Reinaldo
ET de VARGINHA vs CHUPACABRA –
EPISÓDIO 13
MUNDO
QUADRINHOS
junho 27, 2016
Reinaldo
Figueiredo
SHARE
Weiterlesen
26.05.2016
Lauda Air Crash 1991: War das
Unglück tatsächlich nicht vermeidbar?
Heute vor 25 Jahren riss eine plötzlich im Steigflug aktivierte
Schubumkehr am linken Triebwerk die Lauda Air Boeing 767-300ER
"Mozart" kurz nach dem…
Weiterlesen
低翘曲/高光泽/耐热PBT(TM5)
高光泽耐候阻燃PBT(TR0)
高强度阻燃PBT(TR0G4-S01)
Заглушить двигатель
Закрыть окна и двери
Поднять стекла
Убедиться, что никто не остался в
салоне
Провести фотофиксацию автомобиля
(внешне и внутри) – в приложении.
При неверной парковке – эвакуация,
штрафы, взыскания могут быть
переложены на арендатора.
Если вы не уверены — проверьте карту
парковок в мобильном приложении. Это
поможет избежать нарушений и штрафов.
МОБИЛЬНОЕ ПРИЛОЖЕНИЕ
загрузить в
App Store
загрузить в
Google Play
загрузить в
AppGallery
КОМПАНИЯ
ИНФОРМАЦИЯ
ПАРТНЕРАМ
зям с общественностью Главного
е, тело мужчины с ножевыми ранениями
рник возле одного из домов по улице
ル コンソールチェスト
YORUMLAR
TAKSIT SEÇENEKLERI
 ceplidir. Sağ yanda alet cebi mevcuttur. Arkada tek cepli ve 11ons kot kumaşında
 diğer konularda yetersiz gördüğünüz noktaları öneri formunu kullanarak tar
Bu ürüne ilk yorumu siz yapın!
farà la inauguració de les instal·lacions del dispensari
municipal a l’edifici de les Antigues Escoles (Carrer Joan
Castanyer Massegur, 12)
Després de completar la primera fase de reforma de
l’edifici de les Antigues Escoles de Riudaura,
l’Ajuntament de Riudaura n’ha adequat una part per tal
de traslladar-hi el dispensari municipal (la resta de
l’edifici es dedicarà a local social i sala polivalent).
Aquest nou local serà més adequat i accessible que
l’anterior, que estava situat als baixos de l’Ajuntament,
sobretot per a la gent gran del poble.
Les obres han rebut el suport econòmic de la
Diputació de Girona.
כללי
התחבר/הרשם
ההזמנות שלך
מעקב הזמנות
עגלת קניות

▸ **WORK INSTRUCTION**:
In the entries above, count every line containing the word "edifici". Write only the total.

▸ **TASK RESULT**:
3